Question
How do I practice information feedback loops?
Quick Answer
For three days, keep an information consumption log. Every time you read an article, watch a video, listen to a podcast, or scroll through a feed, write down: (1) the topic, (2) whether it confirmed or challenged something you already believed, and (3) how you found it — did you seek it out, or.
The most direct way to practice information feedback loops is through a focused exercise: For three days, keep an information consumption log. Every time you read an article, watch a video, listen to a podcast, or scroll through a feed, write down: (1) the topic, (2) whether it confirmed or challenged something you already believed, and (3) how you found it — did you seek it out, or was it served to you? At the end of three days, tally the confirms versus challenges. Most people discover a ratio of 5:1 or higher. Then examine the 'how you found it' column. Track how many items you actively sought versus how many were algorithmically served. The intersection — content that confirmed your beliefs AND was algorithmically delivered — is your active feedback loop. That is the loop to watch.

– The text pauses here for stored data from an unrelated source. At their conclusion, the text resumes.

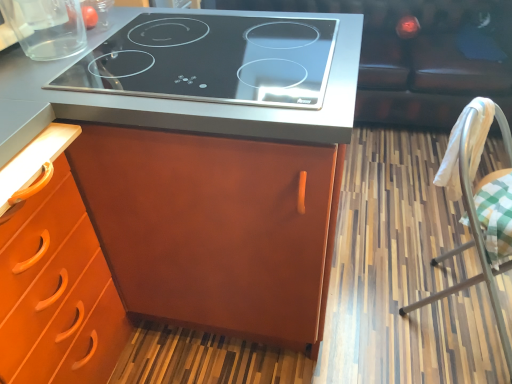 Question: From the image's perspective, is white fabric-covered chair at right located above or below black glass cooktop at upper center?

Choices:
 (A) above
 (B) below

Answer: (B)

Question: Is white fabric-covered chair at right inside or outside of black glass cooktop at upper center?

Choices:
 (A) inside
 (B) outside

Answer: (B)

Question: Based on their relative distances, which object is farther from the matte wood cabinet at center?

Choices:
 (A) leather couch at upper right
 (B) black glass cooktop at upper center
 (C) white fabric-covered chair at right
 (D) transparent glass container at upper left

Answer: (A)

Question: Which is nearer to the leather couch at upper right?

Choices:
 (A) transparent glass container at upper left
 (B) matte wood cabinet at center
 (C) black glass cooktop at upper center
 (D) white fabric-covered chair at right

Answer: (D) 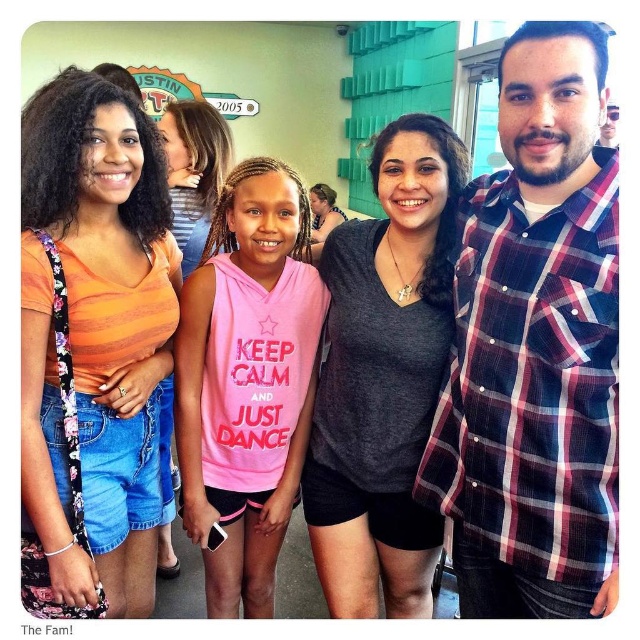 Question: Estimate the real-world distances between objects in this image. Which object is closer to the pink cotton hoodie at center?

Choices:
 (A) dark gray matte shirt at center
 (B) plaid shirt at right

Answer: (A)

Question: Which point is farther from the camera taking this photo?

Choices:
 (A) (408, 442)
 (B) (205, 592)
 (C) (173, 140)

Answer: (C)

Question: Which point is closer to the camera?

Choices:
 (A) plaid shirt at right
 (B) pink sleeveless hoodie at center

Answer: (A)

Question: From the image, what is the correct spatial relationship of orange cotton tank top at left in relation to dark gray matte shirt at center?

Choices:
 (A) left
 (B) right

Answer: (A)

Question: Is plaid shirt at right above pink sleeveless hoodie at center?

Choices:
 (A) no
 (B) yes

Answer: (B)

Question: Considering the relative positions of pink sleeveless hoodie at center and pink cotton hoodie at center in the image provided, where is pink sleeveless hoodie at center located with respect to pink cotton hoodie at center?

Common pitfall: Concluding that the solution is to consume 'both sides' of every issue. Balanced consumption is not the antidote to information feedback loops — it is often a different kind of distortion. The point is not to read equal amounts of agreeable and disagreeable content. The point is to notice when your information environment has become self-reinforcing and to deliberately introduce sources that operate outside your current loop — sources chosen not for their disagreement with your views, but for their independence from the system that curates your current intake.
This practice connects to Phase 24 (Feedback Loops) — building it as a repeatable habit compounds over time.